Exercise aim — Give the records again exactly as written. Leave out the pictures.

(Saved data entries)
______________________________

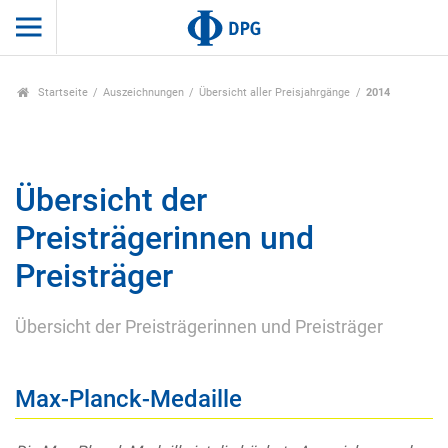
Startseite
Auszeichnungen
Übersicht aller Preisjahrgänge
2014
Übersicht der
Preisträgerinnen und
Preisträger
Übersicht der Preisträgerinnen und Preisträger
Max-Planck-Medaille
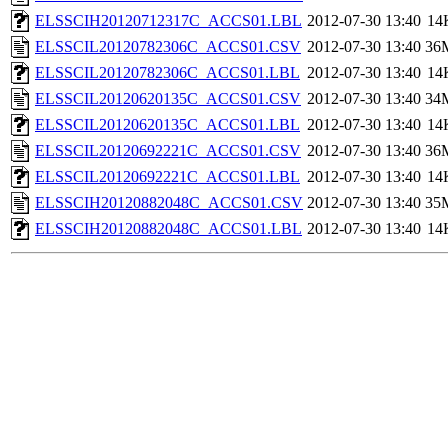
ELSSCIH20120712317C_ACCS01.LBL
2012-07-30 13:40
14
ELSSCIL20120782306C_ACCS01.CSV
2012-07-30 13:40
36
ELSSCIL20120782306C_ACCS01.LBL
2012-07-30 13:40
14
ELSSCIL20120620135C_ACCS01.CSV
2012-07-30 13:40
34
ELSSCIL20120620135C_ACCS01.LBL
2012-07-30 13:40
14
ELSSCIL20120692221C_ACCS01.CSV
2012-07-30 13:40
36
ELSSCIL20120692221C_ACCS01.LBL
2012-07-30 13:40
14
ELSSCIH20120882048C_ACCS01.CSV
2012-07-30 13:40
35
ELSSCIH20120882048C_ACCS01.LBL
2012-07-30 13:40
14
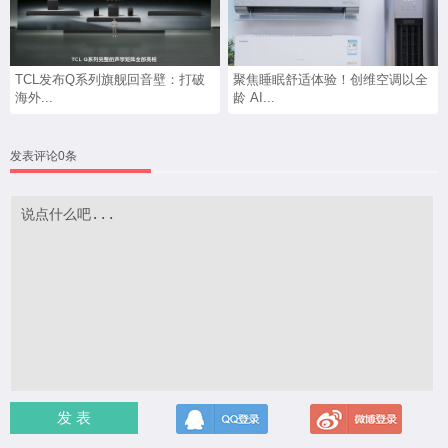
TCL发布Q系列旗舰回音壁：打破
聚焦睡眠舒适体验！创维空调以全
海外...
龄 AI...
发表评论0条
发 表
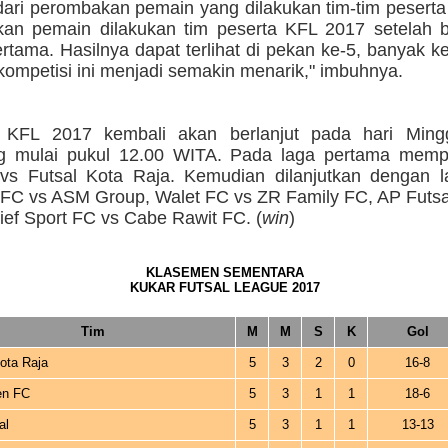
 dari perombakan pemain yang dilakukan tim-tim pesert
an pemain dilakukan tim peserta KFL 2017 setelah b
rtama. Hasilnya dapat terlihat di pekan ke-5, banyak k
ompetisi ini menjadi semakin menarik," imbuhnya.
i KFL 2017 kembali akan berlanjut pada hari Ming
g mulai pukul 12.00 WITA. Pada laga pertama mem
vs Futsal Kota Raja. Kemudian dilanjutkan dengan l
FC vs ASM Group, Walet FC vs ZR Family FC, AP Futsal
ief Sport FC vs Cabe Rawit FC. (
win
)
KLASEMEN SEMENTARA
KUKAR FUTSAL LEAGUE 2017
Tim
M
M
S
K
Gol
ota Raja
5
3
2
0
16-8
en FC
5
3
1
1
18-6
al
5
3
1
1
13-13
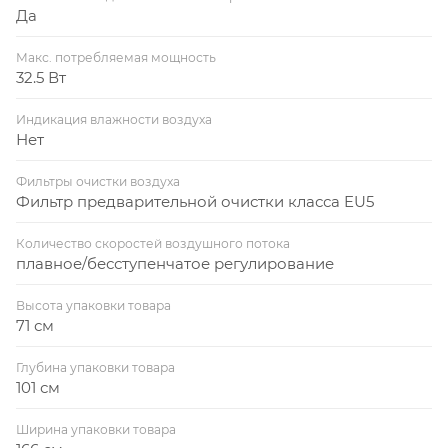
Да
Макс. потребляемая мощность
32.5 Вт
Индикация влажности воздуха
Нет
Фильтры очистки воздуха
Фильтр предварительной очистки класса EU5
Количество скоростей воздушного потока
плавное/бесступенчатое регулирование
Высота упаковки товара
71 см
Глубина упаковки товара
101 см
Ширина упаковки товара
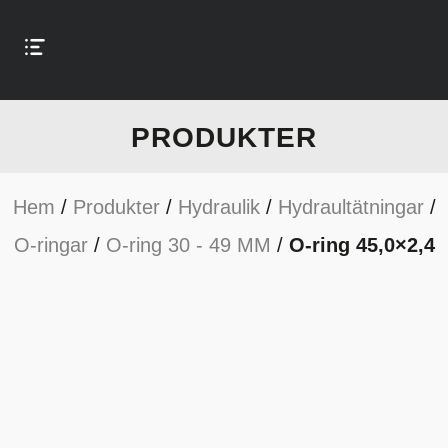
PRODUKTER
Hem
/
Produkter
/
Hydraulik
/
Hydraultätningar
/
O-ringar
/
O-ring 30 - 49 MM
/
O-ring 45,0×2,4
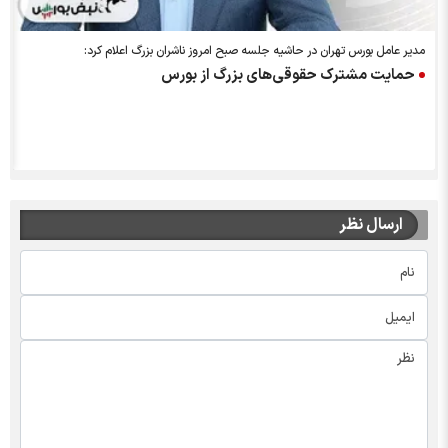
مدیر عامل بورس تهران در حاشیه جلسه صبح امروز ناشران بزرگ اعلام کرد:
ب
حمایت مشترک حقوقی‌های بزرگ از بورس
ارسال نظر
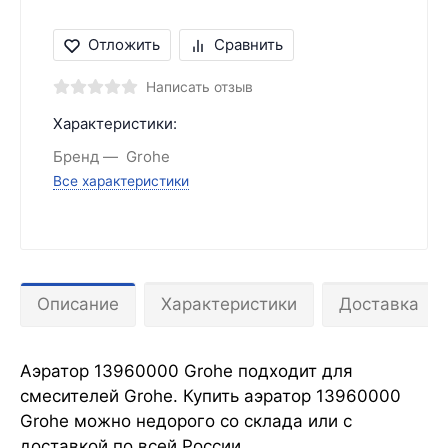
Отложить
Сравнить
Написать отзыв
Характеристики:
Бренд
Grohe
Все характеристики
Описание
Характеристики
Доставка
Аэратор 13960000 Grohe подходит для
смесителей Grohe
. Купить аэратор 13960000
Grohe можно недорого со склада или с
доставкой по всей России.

______________________________

Answer to this problem —
Startseite
Auszeichnungen
Übersicht aller Preisjahrgänge
2014
Übersicht der
Preisträgerinnen und
Preisträger
Übersicht der Preisträgerinnen und Preisträger
Max-Planck-Medaille
ELSSCIH20120712317C_ACCS01.LBL
2012-07-30 13:40
14
ELSSCIL20120782306C_ACCS01.CSV
2012-07-30 13:40
36
ELSSCIL20120782306C_ACCS01.LBL
2012-07-30 13:40
14
ELSSCIL20120620135C_ACCS01.CSV
2012-07-30 13:40
34
ELSSCIL20120620135C_ACCS01.LBL
2012-07-30 13:40
14
ELSSCIL20120692221C_ACCS01.CSV
2012-07-30 13:40
36
ELSSCIL20120692221C_ACCS01.LBL
2012-07-30 13:40
14
ELSSCIH20120882048C_ACCS01.CSV
2012-07-30 13:40
35
ELSSCIH20120882048C_ACCS01.LBL
2012-07-30 13:40
14
TCL发布Q系列旗舰回音壁：打破
聚焦睡眠舒适体验！创维空调以全
海外...
龄 AI...
发表评论0条
发 表
 dari perombakan pemain yang dilakukan tim-tim pesert
an pemain dilakukan tim peserta KFL 2017 setelah b
rtama. Hasilnya dapat terlihat di pekan ke-5, banyak k
ompetisi ini menjadi semakin menarik," imbuhnya.
i KFL 2017 kembali akan berlanjut pada hari Ming
g mulai pukul 12.00 WITA. Pada laga pertama mem
vs Futsal Kota Raja. Kemudian dilanjutkan dengan l
FC vs ASM Group, Walet FC vs ZR Family FC, AP Futsal
ief Sport FC vs Cabe Rawit FC. (
win
)
KLASEMEN SEMENTARA
KUKAR FUTSAL LEAGUE 2017
Tim
M
M
S
K
Gol
ota Raja
5
3
2
0
16-8
en FC
5
3
1
1
18-6
al
5
3
1
1
13-13
Да
Макс. потребляемая мощность
32.5 Вт
Индикация влажности воздуха
Нет
Фильтры очистки воздуха
Фильтр предварительной очистки класса EU5
Количество скоростей воздушного потока
плавное/бесступенчатое регулирование
Высота упаковки товара
71 см
Глубина упаковки товара
101 см
Ширина упаковки товара
PRODUKTER
Hem
/
Produkter
/
Hydraulik
/
Hydraultätningar
/
O-ringar
/
O-ring 30 - 49 MM
/
O-ring 45,0×2,4
مدیر عامل بورس تهران در حاشیه جلسه صبح امروز ناشران بزرگ اعلام کرد:
ب
حمایت مشترک حقوقی‌های بزرگ از بورس
ارسال نظر
Отложить
Сравнить
Написать отзыв
Характеристики:
Бренд
Grohe
Все характеристики
Описание
Характеристики
Доставка
Аэратор 13960000 Grohe подходит для
смесителей Grohe
. Купить аэратор 13960000
Grohe можно недорого со склада или с
доставкой по всей России.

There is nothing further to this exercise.